TRIPOLI, Libya -- The convicted Lockerbie bomber Abdel Baset al Megrahi has been hospitalized in Tripoli, where he remained in critical condition Saturday, a source close to Megrahi's family said.

"Abdel Baset has been in the hospital since yesterday [Friday] and his condition is critical," the source told AFP, adding that Megrahi's relatives were by his bedside.

Megrahi was convicted in a Scottish court in 2001 over the 1988 bombing of a Pan Am jet. Some 270 people died in the attack.

The 60-year-old was released on compassionate grounds in 2009 and allowed to return to Libya, with doctors saying at the time that he was suffering from terminal cancer and had only three months to live.

Megrahi was greeted as a hero upon his return to Libya after he served eight years of a minimum 27-year jail term for his role in the bombing.

Britain's prime minister David Cameron criticized the release at the time, calling it a "terrible mistake." The fact that he has survived so long after his release has also led to anger in the US and Britain.

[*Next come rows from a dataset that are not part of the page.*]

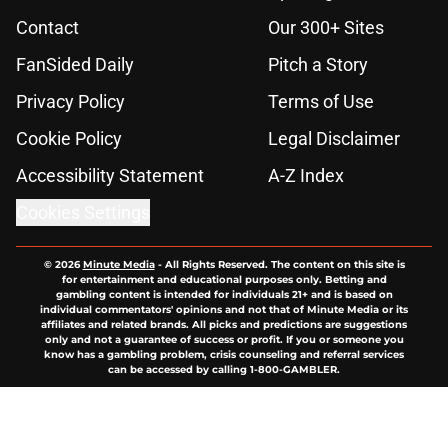
Contact
Our 300+ Sites
FanSided Daily
Pitch a Story
Privacy Policy
Terms of Use
Cookie Policy
Legal Disclaimer
Accessibility Statement
A-Z Index
Cookies Settings
© 2026
Minute Media
-
All Rights Reserved. The content on this site is
for entertainment and educational purposes only. Betting and
gambling content is intended for individuals 21+ and is based on
individual commentators' opinions and not that of Minute Media or its
affiliates and related brands. All picks and predictions are suggestions
only and not a guarantee of success or profit. If you or someone you
know has a gambling problem, crisis counseling and referral services
can be accessed by calling 1-800-GAMBLER.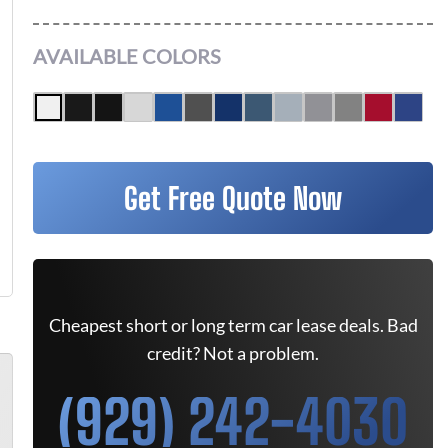
AVAILABLE COLORS
Get Free Quote Now
Cheapest short or long term car lease deals. Bad
credit? Not a problem.
(929) 242-4030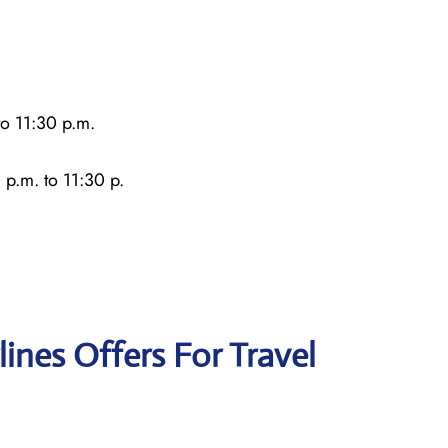
o 11:30 p.m.
 p.m. to 11:30 p.
lines Offers For Travel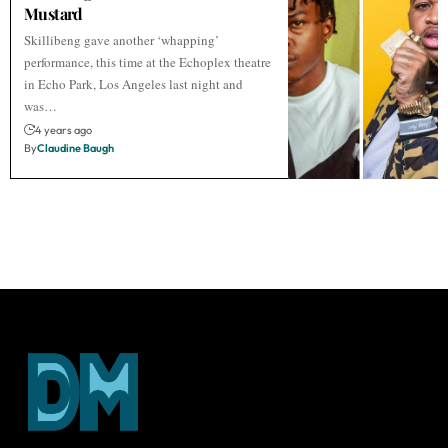
Mustard
Skillibeng gave another ‘whapping’
performance, this time at the Echoplex theatre
in Echo Park, Los Angeles last night and
was…
4 years ago
By
Claudine Baugh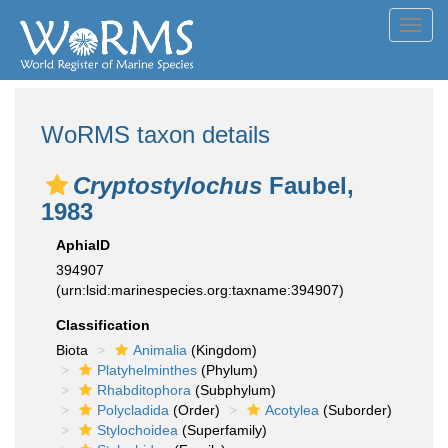
Toggl
navig
WoRMS taxon details
Cryptostylochus
Faubel,
1983
AphiaID
394907
(urn:lsid:marinespecies.org:taxname:394907)
Classification
Biota
Animalia
(Kingdom)
Platyhelminthes
(Phylum)
Rhabditophora
(Subphylum)
Polycladida
(Order)
Acotylea
(Suborder)
Stylochoidea
(Superfamily)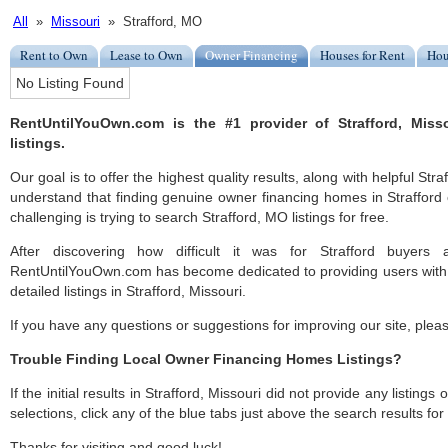
All
»
Missouri
» Strafford, MO
Rent to Own
Lease to Own
Owner Financing
Houses for Rent
Hou
No Listing Found
RentUntilYouOwn.com is the #1 provider of Strafford, Mis
listings.
Our goal is to offer the highest quality results, along with helpful Stra
understand that finding genuine owner financing homes in Strafford 
challenging is trying to search Strafford, MO listings for free.
After discovering how difficult it was for Strafford buyers 
RentUntilYouOwn.com has become dedicated to providing users with 
detailed listings in Strafford, Missouri.
If you have any questions or suggestions for improving our site, ple
Trouble Finding Local Owner Financing Homes Listings?
If the initial results in Strafford, Missouri did not provide any listings
selections, click any of the blue tabs just above the search results fo
Thanks for visiting and good luck!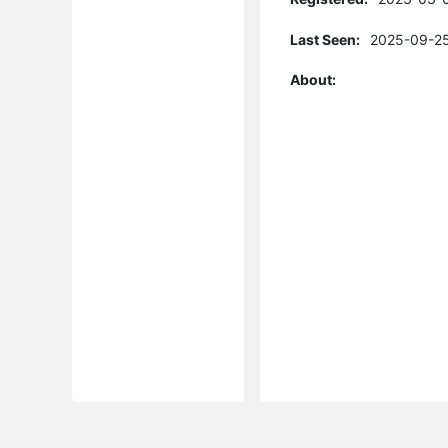
Last Seen:
2025-09-25
About: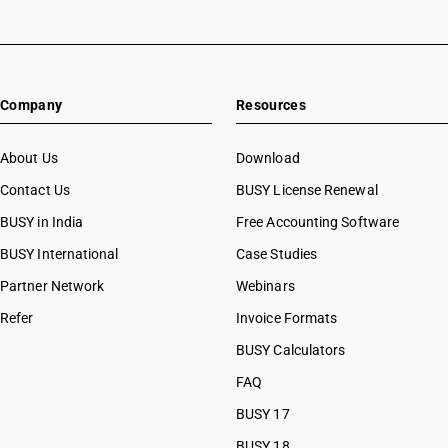
Company
Resources
About Us
Download
Contact Us
BUSY License Renewal
BUSY in India
Free Accounting Software
BUSY International
Case Studies
Partner Network
Webinars
Refer
Invoice Formats
BUSY Calculators
FAQ
BUSY 17
BUSY 18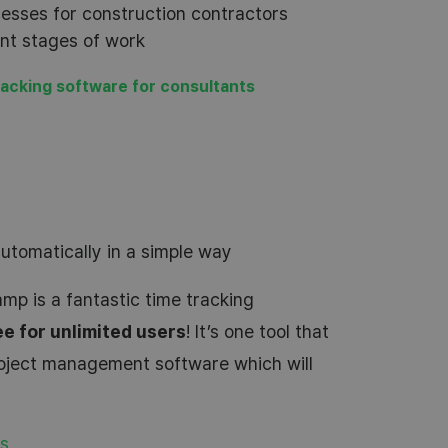
sses for construction contractors
ent stages of work
racking software for consultants
automatically in a simple way
mp is a fantastic time tracking
ee for unlimited users
! It’s one tool that
roject management software which will
rs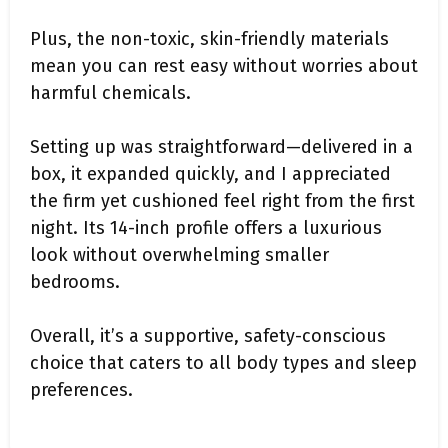
Plus, the non-toxic, skin-friendly materials
mean you can rest easy without worries about
harmful chemicals.
Setting up was straightforward—delivered in a
box, it expanded quickly, and I appreciated
the firm yet cushioned feel right from the first
night. Its 14-inch profile offers a luxurious
look without overwhelming smaller
bedrooms.
Overall, it’s a supportive, safety-conscious
choice that caters to all body types and sleep
preferences.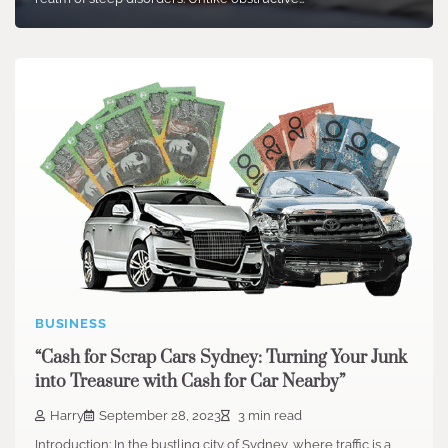
BUSINESS
“Cash for Scrap Cars Sydney: Turning Your Junk
into Treasure with Cash for Car Nearby”
Harry
September 28, 2023
3 min read
Introduction: In the bustling city of Sydney, where traffic is a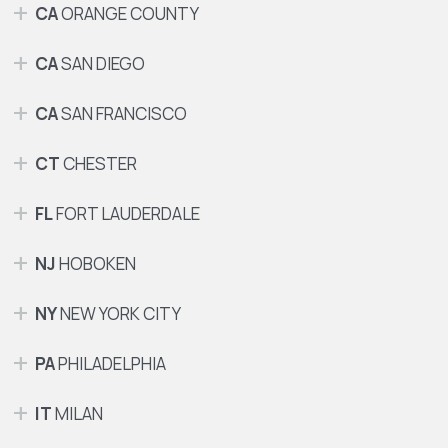
CA
ORANGE COUNTY
CA
SAN DIEGO
CA
SAN FRANCISCO
CT
CHESTER
FL
FORT LAUDERDALE
NJ
HOBOKEN
NY
NEW YORK CITY
PA
PHILADELPHIA
IT
MILAN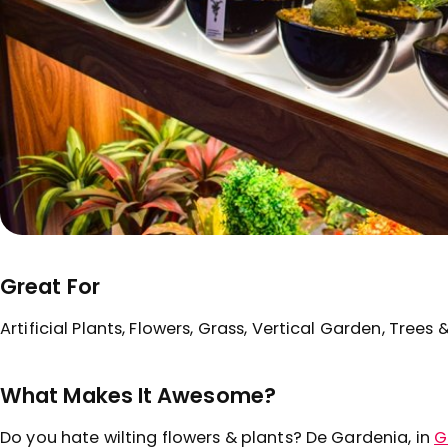
Great For
Artificial Plants, Flowers, Grass, Vertical Garden, Trees 
What Makes It Awesome?
Do you hate wilting flowers & plants? De Gardenia, in
G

In August 2011, following the revolution which toppled Moamar Ghadafi, Megrahi's brother Abdel Nasser said at the family home in Tripoli that Megrahi was "in and out of a coma."

Megrahi had appeared on TV at a rally in Tripoli in July 2011 in support of Ghadafi, leading Britain's foreign secretary William Hague to respond, "The appearance of Mr. al Megrahi on our television screens is a further reminder that a great mistake was made when he was released."

All 259 passengers, mainly Americans, and crew, died when the Pan Am flight exploded over the town of Lockerbie in southern Scotland in December 1988. A further 11 people on the ground died in the incident.

Megrahi was convicted of 270 counts of murder by a panel of Scottish judges, but he has consistently proclaimed his innocence in the bombing.

In a statement issued following his release in 2009, he said, "I say in the clearest possible terms, which I hope every person in every land will hear -- all of this I have had to endure for something that I did not do."